Today’s DNA synthesis methods are a great help to biologists in the lab and clinic. Yet that very same access to cheap DNA synthesizers could presumably allow terrorists to build dangerous viruses and toxins.

The US government is lending its support to researchers who are crafting AI-based tools that could detect if the string of letters that comprise the DNA base for synthesis contains the blueprint for biological terror weapons.

Sara Reardon writes about the effort to secure DNA research in this article from the Scientific American:

In 2009, several of the largest DNA-synthesis firms formed a consortium to create standardized procedures for checking sequences submitted by their customers against databases of known pathogens. If the automated screening flags up a sequence, the company can check whether the customer is a legitimate researcher before synthesizing the DNA.

But these existing programs pick out only the parts of sequences that exactly match those of known pathogens. A smart terrorist could fool the system by changing a few bases in DNA from a virus or a gene that produces a toxin, or even by designing an entirely new pathogen that does not exist in nature. Compounding the problem, the databases themselves are often riddled with errors, owing to differences in the way that DNA is sequenced.

With this in mind, in 2016, the US Intelligence Advanced Research Projects Agency (IARPA) launched an initiative to design better algorithms for spotting potentially threatening sequences. Five teams from industry and academia are competing in the programme, says its manager, John Julias. The agency declined to disclose the programme’s budget.

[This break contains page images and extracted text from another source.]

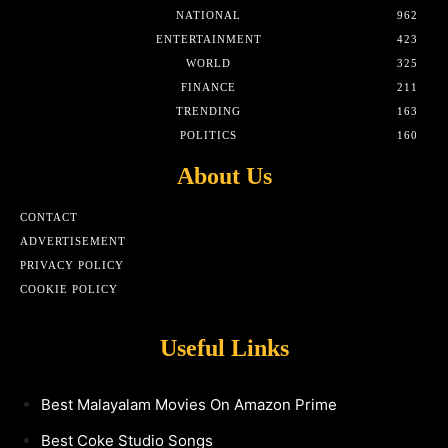
NATIONAL
962
ENTERTAINMENT
423
WORLD
325
FINANCE
211
TRENDING
163
POLITICS
160
About Us
CONTACT
ADVERTISEMENT
PRIVACY POLICY
COOKIE POLICY
Useful Links
Best Malayalam Movies On Amazon Prime
Best Coke Studio Songs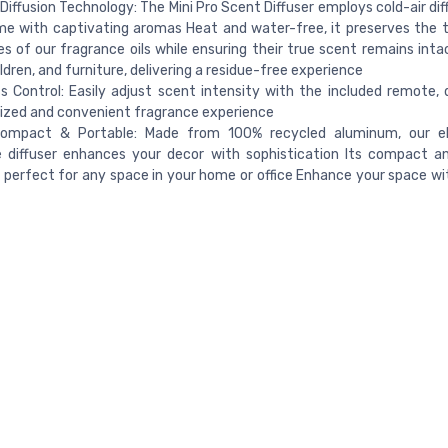
 Diffusion Technology: The Mini Pro Scent Diffuser employs cold-air diffu
e with captivating aromas Heat and water-free, it preserves the 
es of our fragrance oils while ensuring their true scent remains inta
ildren, and furniture, delivering a residue-free experience
ss Control: Easily adjust scent intensity with the included remote, d
ized and convenient fragrance experience
Compact & Portable: Made from 100% recycled aluminum, our e
e diffuser enhances your decor with sophistication Its compact a
s perfect for any space in your home or office Enhance your space wi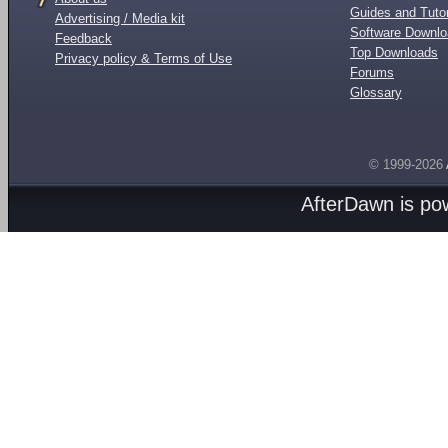
Guides and Tutor
Advertising / Media kit
Software Downl
Feedback
Top Downloads
Privacy policy & Terms of Use
Forums
Glossary
© 1999-2026
AfterDawn is p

By 2020, the teams are expected to have developed a way to determine, in less than two weeks, whether an unknown sequence poses a threat. That will be a difficult task, says Andrew Warren, a software engineer at the University of Virginia in Charlottesville. “We have to be able to recognize any organism on the planet and also its molecular function.”

Warren’s team is designing a program that compares 40 million records of sequences from 90,000 microbial species. The algorithm learns to recognize the DNA sequences of known toxins and pathogens, identifies their common characteristics and then searches for similar sequences in other organisms.